In the first, an upfront payment option, the utility would make a lump-sum payment to the developer after the DER project is completed. The payment would equal the total cost of development, minus, first, savings realized by customers who benefit from the DERs through lower monthly bills and, second, revenues earned by bidding the DERs into wholesale markets, for example, for energy or capacity.
For the developer, the payment would be additional revenue. For the utility, the payment would be added to its capital rate base and depreciated the same as traditional wires investments. Shareholders would be compensated at their normal rate of return for the portion of the payment funded with stockholder equity.
In the second option -- a contract for distribution services -- the utility would contract with a DER provider for only the grid services it needs (perhaps distribution capacity), but not for any of the associated energy or generation capacity benefits. The contract payments would be similar to the proposed upfront payment, in that the DER service provider’s customer and wholesale market revenues would be factored in. However, unlike upfront payments, the contract payments would be made annually and not put into the rate base.
The utility would also receive a fixed percentage payment – as in the CPUC shareholder incentive proposal. But, because the contract is for only a portion of services, SCE says, the fixed percentage would need to be “perhaps two to three times the magnitude proposed” by the CPUC.
We have known for a while that a world in which DERs are widespread will raise new challenges and complexities. These three incentive concepts offer concrete suggestions for solving the key utility business model question of shareholder incentives when DERs displace traditional grid investments, while also ensuring customer benefits.
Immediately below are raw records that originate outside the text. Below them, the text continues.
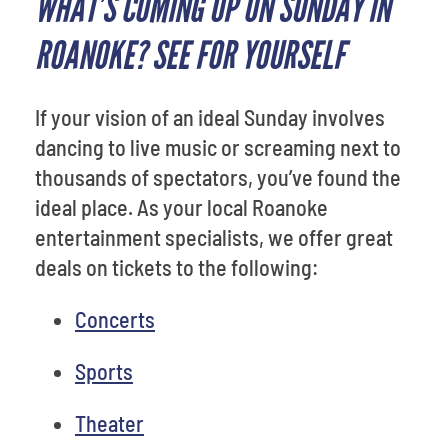
WHAT’S COMING UP ON SUNDAY IN
ROANOKE? SEE FOR YOURSELF
If your vision of an ideal Sunday involves
dancing to live music or screaming next to
thousands of spectators, you’ve found the
ideal place. As your local Roanoke
entertainment specialists, we offer great
deals on tickets to the following:
Concerts
Sports
Theater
Tellingly, the CPUC states, “At minimum, our willingness to address [the incentive] issue upfront should signal the investment community that our efforts to transform the California electric system will not be undertaken without regard for the continued financial health of the IOUs, even if the regulatory and ratemaking framework that ultimately evolves in California turns out to be quite different from the one currently in place. Throughout the important and dramatic changes currently sweeping this industry, our focus must remain on assuring safe, reliable and environmentally-sensitive electric service at just and reasonable rates, while maintaining financially healthy infrastructure providers.”
The CPUC’s final ruling is expected toward the end of 2016 and, hopefully, incentive pilots will be implemented in 2017. These different approaches to shareholder incentives are good news for DER providers. They go beyond general discussion of utility business model changes and are concrete steps in implementing and testing new business model elements.